(Exercise inputs)

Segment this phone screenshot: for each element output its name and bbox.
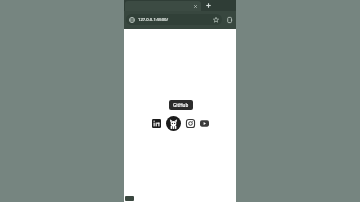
button[interactable]: Close tab — [125, 1, 201, 11]
button[interactable]: Instagram — [186, 119, 195, 128]
button[interactable]: Browser menu — [225, 15, 234, 24]
button[interactable]: Status — [125, 196, 134, 201]
button[interactable]: Close tab — [193, 4, 198, 9]
button[interactable]: LinkedIn — [152, 119, 161, 128]
button[interactable]: Bookmark this page — [213, 17, 219, 23]
button[interactable]: New tab — [205, 2, 212, 9]
button[interactable]: YouTube — [200, 119, 209, 128]
button[interactable]: 127.0.0.1:5500/index.html — [126, 14, 222, 25]
button[interactable]: GitHub — [166, 116, 181, 131]
staticText: 127.0.0.1:5500/index.html — [138, 17, 175, 23]
staticText: GitHub — [173, 102, 189, 108]
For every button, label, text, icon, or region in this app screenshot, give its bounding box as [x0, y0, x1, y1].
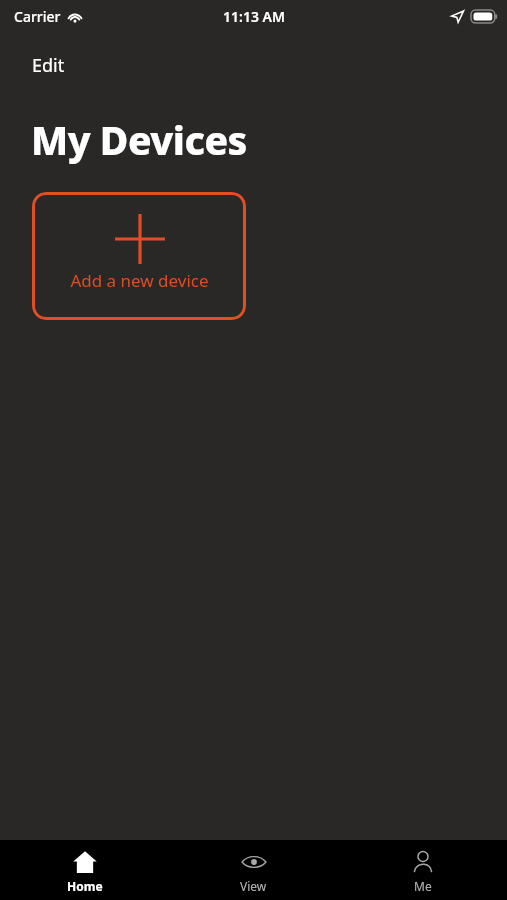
staticText: View: [240, 878, 267, 894]
staticText: My Devices: [31, 113, 247, 166]
button[interactable]: View: [169, 840, 338, 900]
staticText: Carrier: [14, 7, 61, 26]
staticText: Edit: [32, 53, 65, 78]
staticText: Add a new device: [70, 269, 209, 292]
staticText: Me: [414, 878, 432, 894]
other: Home: [73, 850, 97, 874]
other: Add a new device: [114, 213, 166, 265]
other: Me: [411, 850, 435, 874]
button[interactable]: Me: [338, 840, 507, 900]
staticText: 11:13 AM: [223, 7, 285, 26]
button[interactable]: Edit: [26, 48, 71, 83]
other: View: [241, 850, 267, 874]
button[interactable]: Home: [0, 840, 169, 900]
button[interactable]: Add a new device: [32, 192, 246, 320]
staticText: Home: [67, 878, 103, 894]
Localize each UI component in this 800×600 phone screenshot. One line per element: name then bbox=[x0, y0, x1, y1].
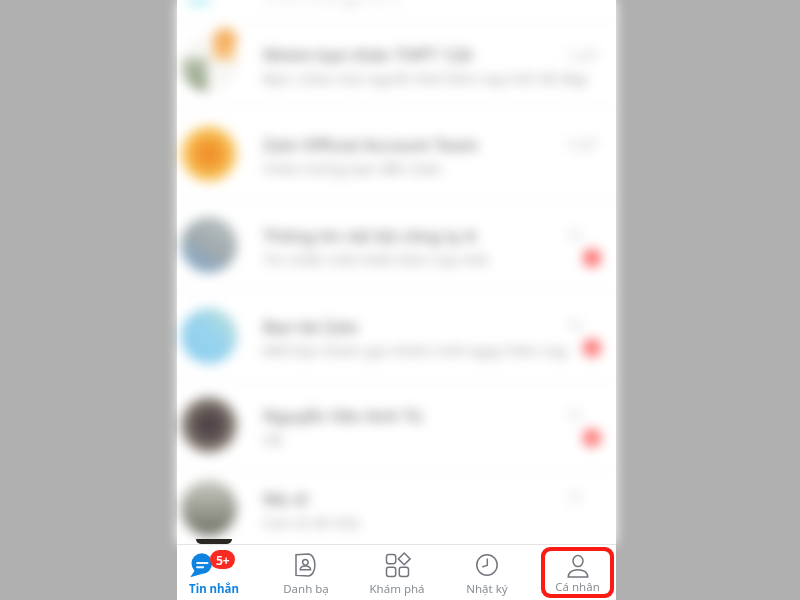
staticText: Mẹ ơi bbox=[263, 487, 309, 510]
button[interactable]: Zalo Official Account Team bbox=[177, 108, 616, 200]
staticText: Bạn: chào mọi người nhé hôm nay trời rất… bbox=[263, 68, 588, 88]
staticText: Mời bạn tham gia nhóm mới ngay hôm nay bbox=[263, 340, 568, 360]
staticText: Tin nhắn mới nhất hôm nay nhé bbox=[263, 249, 489, 269]
button[interactable]: Mẹ ơi bbox=[177, 470, 616, 546]
staticText: Nhóm bạn thân THPT 12A bbox=[263, 43, 473, 66]
other: Diary bbox=[476, 554, 498, 576]
button[interactable]: Discover bbox=[360, 547, 433, 598]
staticText: Bạn bè Zalo bbox=[263, 315, 359, 338]
staticText: 2 bbox=[589, 341, 596, 356]
staticText: 5+ bbox=[216, 552, 230, 568]
other: Contacts bbox=[295, 554, 317, 576]
staticText: Cá nhân bbox=[555, 579, 600, 594]
button[interactable]: Nguyễn Văn Anh Tú bbox=[177, 381, 616, 470]
staticText: 3 bbox=[589, 431, 596, 446]
staticText: Nhật ký bbox=[466, 581, 508, 597]
staticText: Danh bạ bbox=[283, 581, 329, 597]
button[interactable]: Thông tin nội bộ công ty A bbox=[177, 200, 616, 291]
button[interactable]: Profile bbox=[545, 551, 610, 594]
staticText: 1 bbox=[589, 251, 596, 266]
staticText: Tin nhắn bbox=[189, 581, 239, 597]
button[interactable]: Contacts bbox=[269, 547, 342, 598]
staticText: Con ơi về nhà bbox=[263, 512, 359, 532]
button[interactable]: Bạn bè Zalo bbox=[177, 291, 616, 381]
staticText: Chào mừng bạn đến Zalo bbox=[263, 158, 442, 178]
button[interactable]: Nhóm bạn thân THPT 12A bbox=[177, 21, 616, 108]
staticText: Ok bbox=[263, 429, 283, 449]
staticText: Nguyễn Văn Anh Tú bbox=[263, 404, 423, 427]
button[interactable]: Diary bbox=[450, 547, 523, 598]
staticText: Thông tin nội bộ công ty A bbox=[263, 224, 477, 247]
other: Profile bbox=[567, 555, 589, 577]
other: Discover bbox=[386, 554, 408, 576]
staticText: Khám phá bbox=[369, 581, 425, 597]
staticText: Zalo Official Account Team bbox=[263, 133, 478, 156]
button[interactable]: 5+ bbox=[177, 547, 250, 598]
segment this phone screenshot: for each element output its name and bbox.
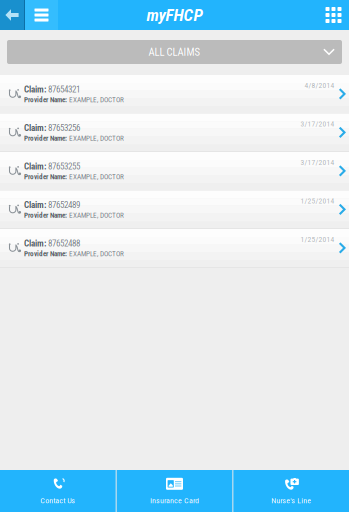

(End Exercise inputs)

- [What the task asks]:
Copy out each line of the listing where the string "Home" appears.

- [The completed task]:
other: Home: [73, 850, 97, 874]
button[interactable]: Home: [0, 840, 169, 900]
staticText: Home: [67, 878, 103, 894]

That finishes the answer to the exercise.